> Your task
The number of lines in the records that include "necessary" is all you should give.

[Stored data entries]
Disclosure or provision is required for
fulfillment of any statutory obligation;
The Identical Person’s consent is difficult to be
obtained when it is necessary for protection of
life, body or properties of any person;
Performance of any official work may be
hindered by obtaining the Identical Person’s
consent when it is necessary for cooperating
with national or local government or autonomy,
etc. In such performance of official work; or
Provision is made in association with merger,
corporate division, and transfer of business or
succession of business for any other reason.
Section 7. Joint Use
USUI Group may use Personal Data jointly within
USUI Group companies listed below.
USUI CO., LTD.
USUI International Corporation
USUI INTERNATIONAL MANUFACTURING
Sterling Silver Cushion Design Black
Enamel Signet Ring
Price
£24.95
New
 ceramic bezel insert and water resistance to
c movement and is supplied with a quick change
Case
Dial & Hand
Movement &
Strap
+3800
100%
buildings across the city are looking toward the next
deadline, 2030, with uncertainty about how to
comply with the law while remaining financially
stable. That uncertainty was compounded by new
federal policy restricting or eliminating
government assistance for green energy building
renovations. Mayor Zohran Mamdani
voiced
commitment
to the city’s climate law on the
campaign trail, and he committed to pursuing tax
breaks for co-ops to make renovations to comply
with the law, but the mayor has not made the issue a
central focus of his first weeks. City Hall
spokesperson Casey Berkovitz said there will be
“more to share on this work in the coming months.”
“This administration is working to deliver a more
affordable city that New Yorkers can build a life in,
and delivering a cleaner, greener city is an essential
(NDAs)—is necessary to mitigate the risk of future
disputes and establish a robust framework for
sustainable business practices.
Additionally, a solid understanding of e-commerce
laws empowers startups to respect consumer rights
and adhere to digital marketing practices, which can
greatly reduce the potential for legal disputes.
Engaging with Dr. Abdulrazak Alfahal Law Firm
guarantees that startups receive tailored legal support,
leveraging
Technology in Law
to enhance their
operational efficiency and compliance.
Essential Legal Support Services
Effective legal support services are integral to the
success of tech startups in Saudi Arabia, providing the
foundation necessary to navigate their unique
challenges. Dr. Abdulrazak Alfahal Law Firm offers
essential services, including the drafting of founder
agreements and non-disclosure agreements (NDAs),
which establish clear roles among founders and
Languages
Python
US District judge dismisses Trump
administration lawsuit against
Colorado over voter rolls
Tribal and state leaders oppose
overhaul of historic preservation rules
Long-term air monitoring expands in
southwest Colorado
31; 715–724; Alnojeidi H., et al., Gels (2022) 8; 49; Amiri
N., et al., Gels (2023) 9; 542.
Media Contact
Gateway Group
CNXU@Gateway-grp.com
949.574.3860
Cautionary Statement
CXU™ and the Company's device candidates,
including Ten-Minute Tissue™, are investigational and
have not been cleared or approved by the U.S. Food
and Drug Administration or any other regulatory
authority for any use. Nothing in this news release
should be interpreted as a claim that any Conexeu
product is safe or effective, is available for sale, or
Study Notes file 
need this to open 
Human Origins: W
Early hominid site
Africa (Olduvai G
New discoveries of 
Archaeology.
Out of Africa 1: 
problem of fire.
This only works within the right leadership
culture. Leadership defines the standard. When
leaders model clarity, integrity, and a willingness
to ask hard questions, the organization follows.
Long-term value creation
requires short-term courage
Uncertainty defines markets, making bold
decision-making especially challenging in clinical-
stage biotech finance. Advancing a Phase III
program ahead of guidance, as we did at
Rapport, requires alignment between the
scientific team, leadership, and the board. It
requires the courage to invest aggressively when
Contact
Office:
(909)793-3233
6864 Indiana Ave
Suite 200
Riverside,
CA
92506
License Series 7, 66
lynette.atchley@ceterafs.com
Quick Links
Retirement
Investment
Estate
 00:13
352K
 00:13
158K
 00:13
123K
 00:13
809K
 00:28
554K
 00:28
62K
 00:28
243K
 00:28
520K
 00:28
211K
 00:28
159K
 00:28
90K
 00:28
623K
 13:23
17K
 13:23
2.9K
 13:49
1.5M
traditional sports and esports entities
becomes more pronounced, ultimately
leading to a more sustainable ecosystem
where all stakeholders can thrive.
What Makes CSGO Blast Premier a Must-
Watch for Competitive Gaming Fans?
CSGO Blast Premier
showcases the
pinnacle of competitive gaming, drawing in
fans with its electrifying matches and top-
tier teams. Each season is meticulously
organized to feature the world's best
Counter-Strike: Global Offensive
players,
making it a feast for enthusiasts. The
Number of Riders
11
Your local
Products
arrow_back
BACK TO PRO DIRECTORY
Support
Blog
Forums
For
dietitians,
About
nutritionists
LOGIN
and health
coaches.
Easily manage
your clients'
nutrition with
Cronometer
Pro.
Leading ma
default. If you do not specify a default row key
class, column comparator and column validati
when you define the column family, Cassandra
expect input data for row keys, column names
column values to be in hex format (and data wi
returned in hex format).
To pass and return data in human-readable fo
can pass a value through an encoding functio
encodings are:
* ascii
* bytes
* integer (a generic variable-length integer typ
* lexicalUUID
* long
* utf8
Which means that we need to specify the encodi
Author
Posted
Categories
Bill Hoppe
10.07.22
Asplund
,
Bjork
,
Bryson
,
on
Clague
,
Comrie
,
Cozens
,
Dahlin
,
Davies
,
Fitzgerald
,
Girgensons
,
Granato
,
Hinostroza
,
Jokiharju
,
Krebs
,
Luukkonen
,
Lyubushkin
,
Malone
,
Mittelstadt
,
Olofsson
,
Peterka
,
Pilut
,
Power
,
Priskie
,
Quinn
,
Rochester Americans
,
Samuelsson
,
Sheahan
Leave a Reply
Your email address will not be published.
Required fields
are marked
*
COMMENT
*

> Answer space
4